八月十五后的終南山一直不太平,先是凌云閣被無量宮大舉進攻,多半弟子盡數被殺,就連山間流下的泉水都被血染的鮮紅。

冷在天在見自己大勢所去之后,拋下一眾弟子乘亂逃離凌云閣不知所蹤。之后冷空以墨樓樓主身份重回凌云閣,召集殘余凌云閣弟子對抗無量宮的圍剿,并昭告武林冷在天所犯之罪屬實,哪怕翻遍整座武林都要將冷在天找出來替父母報仇,可此事卻進展的異常的不順利。

藍月率領無量宮四堂十二座弟子,守在凌云閣山下,專心的將整座凌云閣上山下山的路都圍了起來,沒有他本人口令,任凌云閣中弟子再大的本事也逃不出他的手掌心。

冷空和藍月在凌云閣山下交火數次不分伯仲,這讓冷空一時間也找不到更好的方式帶著眾人離開終南山去找尋冷在天的下落。因此只能靜觀其變,另覓他法。

*

終南山下的天終究是冷了下來,思兒帶著穿上厚衣的妙纖在大街上來回走了三遍,直到妙纖撅著小嘴蹲在地上再也不愿走動一步,思兒忍不住無奈道:“妙纖,要不我再帶你去山里轉轉?”

妙纖撅著小嘴不情愿道:“我不去,那山里都轉了多少回了,一點意思也沒有,我想回去看阿姐。”

思兒順勢蹲在妙纖身邊,嘆了口氣道:“你阿姐現在狀況太差了,我們真怕她會傷了你。”說到這里,思兒想起這一個月來紅豆的瘋癲舉止,心中揪作一團。

起初冷空抱著昏迷的紅豆回到聶宅時,她們只以為紅豆是因為長生渡的原因受傷。可是當紅豆醒來之后,眾人心涼了大半。

紅豆醒來時,只覺得周身猶如墜入云端,飄飄然,記不得自己是誰,記不清前塵過往。

當身邊的人映入眼簾時,她只覺得似曾相識,在腦海了轉了幾個圈似是終于想起來人是誰,興奮的抓著對方的手像是要抓牢那稍縱即逝的光陰,“言哥哥,我就知道你不會離開我。”

對方眼神中透露出一絲震驚和失望,讓紅豆以為自己說錯了什么話,于是輕輕靠在對方懷里摟著對方的脖子道:“言哥哥,是我啊,我是紅豆啊。”
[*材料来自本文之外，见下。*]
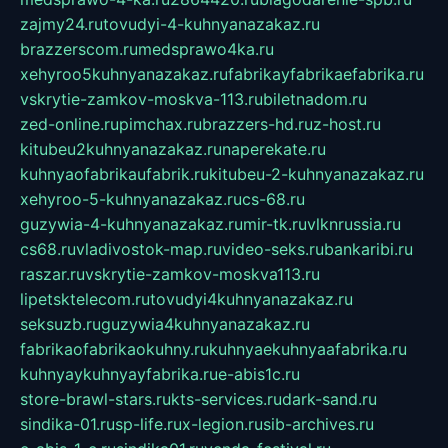
zajmy24.ru
tovudyi-4-kuhnyanazakaz.ru
brazzerscom.ru
medsprawo4ka.ru
xehyroo5kuhnyanazakaz.ru
fabrikayfabrikaefabrika.ru
vskrytie-zamkov-moskva-113.ru
biletnadom.ru
zed-online.ru
pimchax.ru
brazzers-hd.ru
z-host.ru
kitubeu2kuhnyanazakaz.ru
naperekate.ru
kuhnyaofabrikaufabrik.ru
kitubeu-2-kuhnyanazakaz.ru
xehyroo-5-kuhnyanazakaz.ru
cs-68.ru
guzywia-4-kuhnyanazakaz.ru
mir-tk.ru
vlknrussia.ru
cs68.ru
vladivostok-map.ru
video-seks.ru
bankaribi.ru
raszar.ru
vskrytie-zamkov-moskva113.ru
lipetsktelecom.ru
tovudyi4kuhnyanazakaz.ru
seksuzb.ru
guzywia4kuhnyanazakaz.ru
fabrikaofabrikaokuhny.ru
kuhnyaekuhnyaafabrika.ru
kuhnyaykuhnyayfabrika.ru
e-abis1c.ru
store-brawl-stars.ru
kts-services.ru
dark-sand.ru
sindika-01.ru
sp-life.ru
x-legion.ru
sib-archives.ru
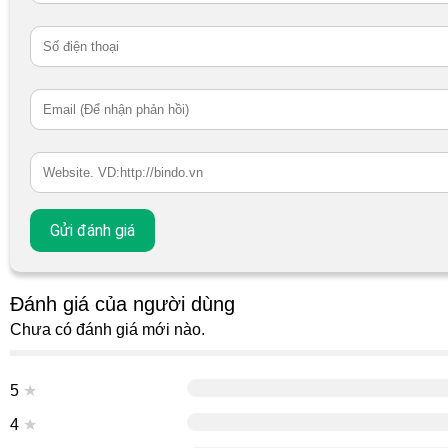
Đánh giá của người dùng
Chưa có đánh giá mới nào.
5
★
4
★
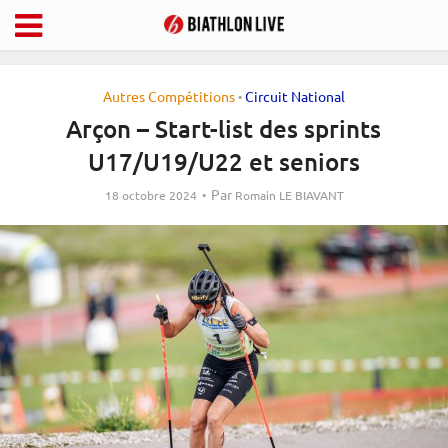
Autres Compétitions
Circuit National
•
Arçon – Start-list des sprints
U17/U19/U22 et seniors
Par
18 octobre 2024
Romain LE BIAVANT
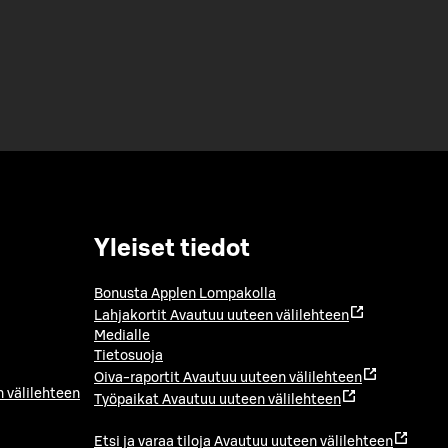
Yleiset tiedot
Bonusta Applen Lompakolla
Lahjakortit
Avautuu uuteen välilehteen
Medialle
Tietosuoja
Oiva-raportit
Avautuu uuteen välilehteen
 välilehteen
Työpaikat
Avautuu uuteen välilehteen
Etsi ja varaa tiloja
Avautuu uuteen välilehteen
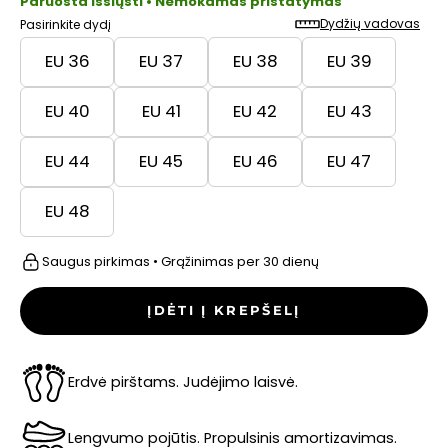
Paruošta išsiųsti • Nemokamas pristatymas
Dydžių vadovas
Pasirinkite dydį
EU 36
EU 37
EU 38
EU 39
EU 40
EU 41
EU 42
EU 43
EU 44
EU 45
EU 46
EU 47
EU 48
Saugus pirkimas • Grąžinimas per 30 dienų
ĮDĖTI Į KREPŠELĮ
Erdvė pirštams. Judėjimo laisvė.
Lengvumo pojūtis. Propulsinis amortizavimas.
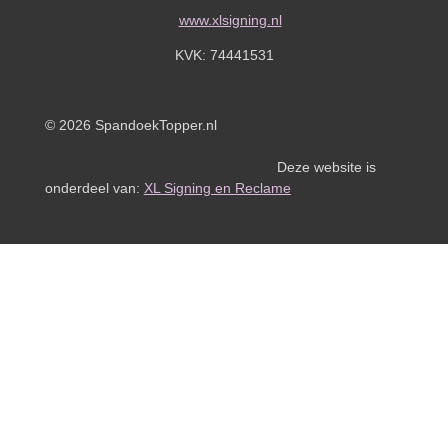
www.xlsigning.nl
KVK:
74441531
© 2026 SpandoekTopper.nl
Deze website is
onderdeel van:
XL Signing en Reclame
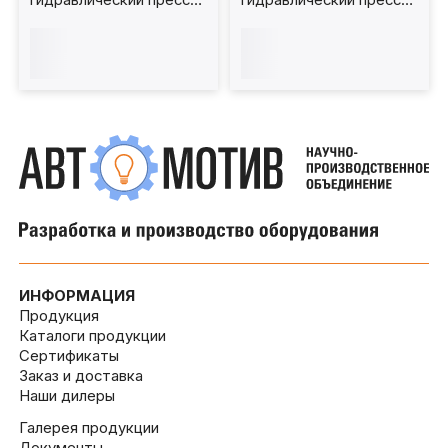
250 т. ПГН250
100 т. ПГН100
ИНФОРМАЦИЯ
Продукция
Каталоги продукции
Сертификаты
Заказ и доставка
Наши дилеры
Галерея продукции
Документы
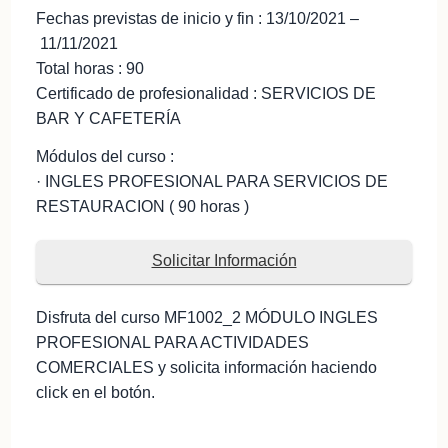
Fechas previstas de inicio y fin : 13/10/2021 –
11/11/2021
Total horas : 90
Certificado de profesionalidad : SERVICIOS DE
BAR Y CAFETERÍA
Módulos del curso :
· INGLES PROFESIONAL PARA SERVICIOS DE
RESTAURACION ( 90 horas )
Solicitar Información
Disfruta del curso MF1002_2 MÓDULO INGLES
PROFESIONAL PARA ACTIVIDADES
COMERCIALES y solicita información haciendo
click en el botón.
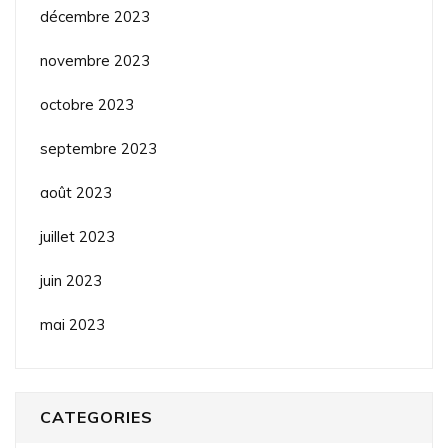
décembre 2023
novembre 2023
octobre 2023
septembre 2023
août 2023
juillet 2023
juin 2023
mai 2023
CATEGORIES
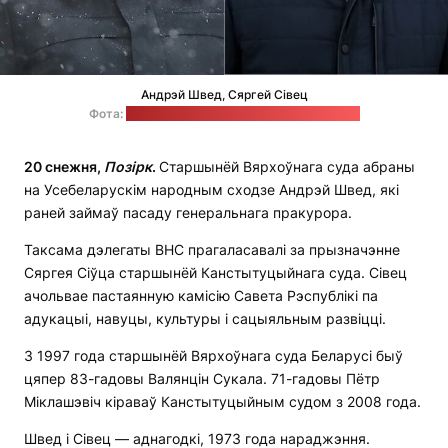
Андрэй Швед, Сяргей Сівец
Фота:
Генпракуратура, СТБ / калаж "Позірк"
20 снежня,
Позірк
.
Старшынёй Вярхоўнага суда абраны
на Усебеларускім народным сходзе Андрэй Швед, які
раней займаў пасаду генеральнага пракурора.
Таксама дэлегаты ВНС прагаласавалі за прызначэнне
Сяргея Сіўца старшынёй Канстытуцыйнага суда. Сівец
ачольвае пастаянную камісію Савета Рэспублікі па
адукацыі, навуцы, культуры і сацыяльным развіцці.
З 1997 года старшынёй Вярхоўнага суда Беларусі быў
цяпер 83-гадовы Валянцін Сукала. 71-гадовы Пётр
Міклашэвіч кіраваў Канстытуцыйным судом з 2008 года.
Швед і Сівец — аднагодкі, 1973 года нараджэння.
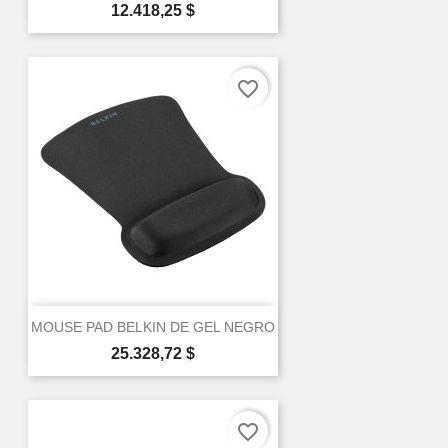
Precio
12.418,25 $
favorite_border
MOUSE PAD BELKIN DE GEL NEGRO
Precio
25.328,72 $
favorite_border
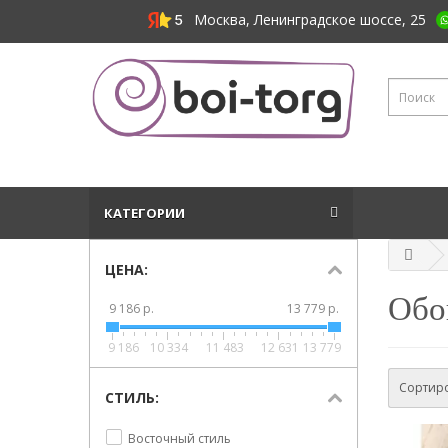
Москва, Ленинградское шоссе, 25
КАТЕГОРИИ
ЦЕНА:
Обо
9 186 р.
13 779 р.
9 186
10 334
11 483
12 631
13 779
Сортиро
СТИЛЬ:
Восточный стиль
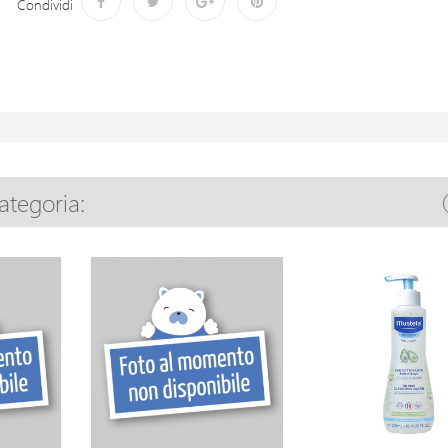
Condividi
categoria:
對方身體僵硬了一下,終是放松下來摟著她的肩膀將被子披在她半赤裸的傷痕累累的背上道:“我怎會忘記。”是啊,他怎會不記得那一道道傷口都是因他所有。

冷空沒有想到紅豆清醒過來后會誰都不認識只記得冷言一人,可如今為了不讓紅豆的傷勢多生枝節,他只能裝作冷言回答紅豆所有的提問,好在聶沖知道許多細節從旁提點倒也沒有穿幫。只是裝作別人來跟心愛的女子談情說愛,冷空的心里當真不好受。

第一天,紅豆還可以好好跟他聊天,聊她與冷言的過往,那些快樂的不快樂的回憶。

第二天,紅豆行事已間歇不受控制,除了冷空不跟任何人說話,可也是一會兒記得一會兒又將他認做了旁人。

第三天,紅豆除了高聲唱歌以外,也不記得冷言是誰自己是誰。有人接近,她便用破云掌不分親紅皂白將人一掌劈暈。聶沖,胡鰈,冷空皆被對方所傷,思兒因前去西安接妙纖幸免于難。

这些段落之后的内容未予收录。